Stefan le accarezzò la guancia ed Elena provò un
certo piacere a quel contatto così familiare ed accogliente.
Allungò la propria mano e prese quella di Stefan
portandosela in grembo. Sospirò e si preparò ad
affrontare un discorso che sapeva essere inevitabile.
“Sai,
durante il ballo, quando ho cercato di essere onesta con te riguardo a
Damon e tu … beh, mi hai detto che sarebbe arrivato il
momento per quello quando noi due ci fossimo ritrovati
…”.
Stefan
abbassò lo sguardo sulle loro mani ed annuì.
“Ci
siamo baciati, Stefan” – disse Elena d’un
fiato.
“Questo
lo so.”
“A
Denver, intendo.”
Stefan
alzò nuovamente lo sguardo verso di lei. “Lo
immaginavo.”
Elena rimase un
attimo in silenzio, indecisa se proseguire. Voleva essere sincera con
Stefan, davvero, perché lui si meritava la sua
onestà. Al tempo stesso, però, era infastidita
dall’idea di condividere quel ricordo, quello che aveva
provato, con lui. Era un momento privato, tra lei e Damon, e sentiva il
bisogno di mantenerlo tale.
“Ehi,
guardami.” Stefan le accarezzò con delicatezza una
guancia e la costrinse a voltarsi nuovamente verso di lui.

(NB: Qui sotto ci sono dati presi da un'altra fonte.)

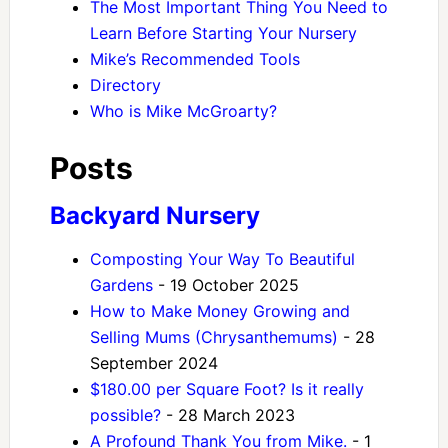
The Most Important Thing You Need to
Learn Before Starting Your Nursery
Mike’s Recommended Tools
Directory
Who is Mike McGroarty?
Posts
Backyard Nursery
Composting Your Way To Beautiful
Gardens
- 19 October 2025
How to Make Money Growing and
Selling Mums (Chrysanthemums)
- 28
September 2024
$180.00 per Square Foot? Is it really
possible?
- 28 March 2023
A Profound Thank You from Mike.
- 1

“Va bene, ok? Quel che è stato è
stato.”
Elena
provò un moto di sollievo, grata che lasciasse cadere il
discorso.
“Ascoltami.”
Le prese il volto tra le mani. “Ce la faremo, ok? Ne abbiamo
superate molte, supereremo anche questa”. Il suo volto era
così rassicurante che per un attimo Elena pensò
quasi di crederci davvero. Lo abbracciò, in modo da
sottrarsi al suo sguardo ed evitare che scorgesse quel pensiero nei
suoi occhi.
“Ti
amo, Elena” – mormorò Stefan
accarezzandole i capelli.
Sdraiato sul letto, Damon chiuse il libro di scattò. Mai in vita sua aveva maledetto così tanto il proprio super udito.